Comment souvent dans ce genre de situation, tout commence dans le calme. Dans une petite ville américaine, le shérif Will Teasle (Brian Dennehy, impeccable) sort faire sa ronde quotidienne en saluant aimablement ses concitoyens — amabilité qui s’efface cependant face au vagabond qu’il trouve en train de traverser « sa » ville à pied. Entre eux deux, le ton reste poli, mais il est clair que le courant ne passe pas : Teasle n’aime chez ce John Rambo ni le fait qu’il soit un parfait étranger, ni ses cheveux longs, ni son air taciturne, et encore moins sa veste militaire avec la bannière étoilée brodée dessus, comme si c’était une marque d’infamie. Aussi, toujours poliment, le shérif conduit l’étranger à la sortie de la ville. Aucun coup n’a alors été échangé, mais l’agressivité est là, dans l’air. Les yeux seuls de Rambo suffisent à exprimer qu’il l’a reçue comme une gifle, et qu’il ne l’accepte pas. Alors, froidement, il fait demi-tour et revient vers la ville… Qui a commencé ? Celui qui a fait preuve d’une injustice feutrée, ou celui qui en réponse a franchi la ligne ? Difficile à dire, mais l’engrenage est lancé, celui d’une machine prête à s’emballer, jusqu’à ce que la paisible petite ville doive faire face au spectacle refoulé de la guerre éclatant sur son propre sol.
Vieux réflexes
Si l’interprétation par le prisme de la honte de la guerre perdue est évidente, Rambo est au premier degré le récit d’une escalade de la violence qui n’est pas rivée à un contexte historique, mais renvoie plutôt à une réalité humaine que l’Amérique connaît bien. On parle de cette violence où tous les acteurs ont leurs bonnes raisons, s’arc-boutent sur leur bon droit, et ne se rendent compte à quel point les choses dégénèrent que quand il est trop tard. Le constat ne se limite pas aux scènes de violence, on le retrouve aussi chez un Teasle au calme, dans ces moments où sa politesse de façade laisse rapidement place au bombement de torse : ainsi, cette scène où il vient s’excuser de sa rudesse auprès du colonel Trautman (Richard Crenna) pour, trente secondes après, reprendre ses positions butées. La logique guerrière est des deux côtés : celui de la communauté tranquille représentée par le shérif, et celui de l’homme seul à qui il faut bien l’efficacité d’une armée pour en remontrer aux autres. Mais la communauté, elle, refoule l’idée de guerre, feignant de continuer à croire que cela reste une opération de maintien de l’ordre, et ce jusqu’à ce que la garde nationale et même l’armée (en la personne de Trautman) investisse les lieux. Rambo, lui, est littéralement habité par la guerre, et ses traumatismes ne lui laissent d’autre choix que de voir dans sa situation un casus belli, de laisser exploser au dehors ce qui l’habite — d’incarner au grand jour le refoulé de ses compatriotes qui en ont fait un paria.

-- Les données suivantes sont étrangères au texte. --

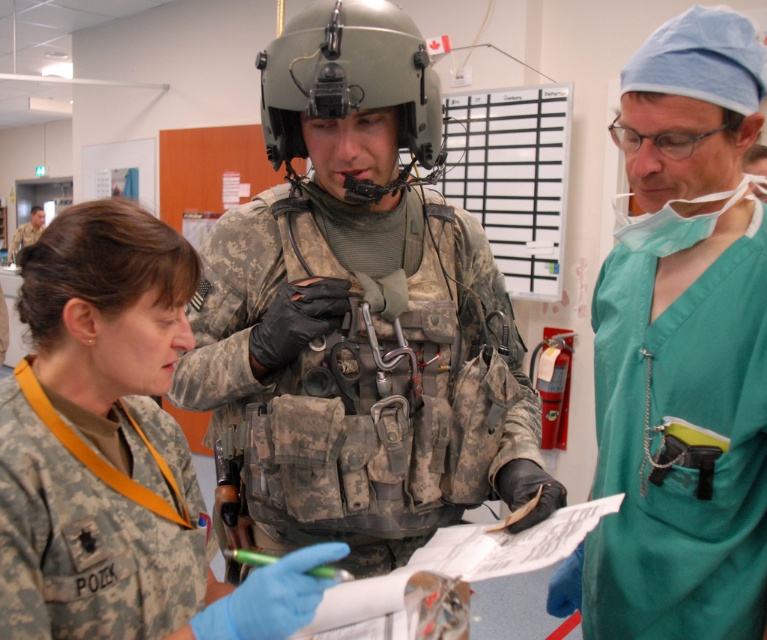 Question: Among these objects, which one is farthest from the camera?

Choices:
 (A) green scrubs at right
 (B) matte gray helmet at center

Answer: (B)

Question: Does green scrubs at right appear over matte gray helmet at center?

Choices:
 (A) yes
 (B) no

Answer: (B)

Question: Which of the following is the closest to the observer?

Choices:
 (A) camouflage uniform at center
 (B) matte gray helmet at center
 (C) green scrubs at right

Answer: (A)

Question: Is green scrubs at right bigger than camouflage uniform at center?

Choices:
 (A) no
 (B) yes

Answer: (B)

Question: Which point is closer to the camera taking this photo?

Choices:
 (A) (604, 419)
 (B) (354, 193)

Answer: (B)

Question: Observing the image, what is the correct spatial positioning of camouflage uniform at center in reference to matte gray helmet at center?

Choices:
 (A) left
 (B) right

Answer: (A)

Rambo met ainsi intelligemment en scène, non seulement la propension américaine à la violence « justifiée », mais aussi, en filigrane, la façon dont elle s’est incarnée au Vietnam, se retournant contre ceux qui s’y sont fiés, avant que ceux-ci ne la rejettent à la marge. Et il est permis de considérer cette vision comme plus lucide que celle entretenue par un film plus admiré, Voyage au bout de l’enfer : tandis que celui-ci rêve d’une Amérique pensant ses plaies et laissant ses échecs à l’extérieur, Rambo, lui, ramène ceux-ci à la maison et aux yeux de tous. Cependant, parce qu’il choisit de ne pas faire de Rambo une victime expiatoire mais un homme capable de tenir tête à tous, le film véhicule paradoxalement cette intelligence dans un survival à la brutalité cathartique (qui n’est certes pas pour rien dans l’iconification et la dérive reaganienne du personnage dans les suites), et intellectuellement bien moins séduisant que le film de Cimino. C’est que le réalisateur Ted Kotcheff et ses scénaristes (au nombre desquels Stallone lui-même) s’embarrassent peu de considérations psychologisantes, sauf pour laisser, à la fin, Rambo exprimer sa détresse personnelle (sa longue plainte à Trautman, avec le fameux « It wasn’t my war !»). Ils croient aux vertus du film de genre brut, sans ostentation des intentions intellectuelles, pour laisser s’échapper une vision sans concession du monde contemporain. Une telle modestie n’est pas le moindre de leurs mérites.
Rédemption de la bête
Si Rambo marque autant, c’est aussi parce qu’au-delà de sa brutalité on distingue la figure d’un homme dont l’humanité même est menacée, et pas seulement par l’adversité. Alors que la chasse à l’homme dont il est l’objet l’a ramené à l’état de bête de guerre féroce, l’apparition d’un colonel Trautman contant, sur un ton assez théâtral, les faits d’armes de son ancien subordonné, le désignant comme le prédateur et ses poursuivants comme ses proies (et se heurtant au grand mépris de Teasle), vient à point nommé élever la bête au rang de légende, celle du guerrier ultime voué non pas à flatter le bellicisme mais à hanter les pires cauchemars. À travers ce double prisme (la figure de Rambo puis le portrait qu’en fait Trautman), c’est la guerre du Vietnam qui s’officialise comme le croquemitaine de l’Amérique profonde, mais à ce stade (et c’est là son ambivalence), le film ne tranche pas pour signifier s’il convient d’en avoir peur ou de jouir du spectacle de la chasse. En revanche, il prend clairement le parti d’un Rambo humain, en tout cas qui retrouve un comportement humain à la fin pour renvoyer à la face de Trautman le revers de la posture militaire que l’officier manifeste pour le calmer. C’est un attachement semblable qui pousse Kotcheff et Stallone à quelques infidélités à la noirceur du roman de David Morrell, en particulier à sa fin où Rambo était tué par Trautman (ce qui aurait, ironiquement, sans doute coupé court à toute idée de suite). Cette conclusion qu’il a rejetée, Stallone s’en souviendra plus tard, comme une idée qui ne voulait pas partir, en l’insérant dans une scène de cauchemar de John Rambo, excellente troisième suite de Rambo qu’il a lui-même réalisée en 2008, rédemption inespérée d’un personnage qu’on croyait condamné à la caricature, et renvoi adéquat à l’absence de concessions originelle face à la nature de sa propre catharsis.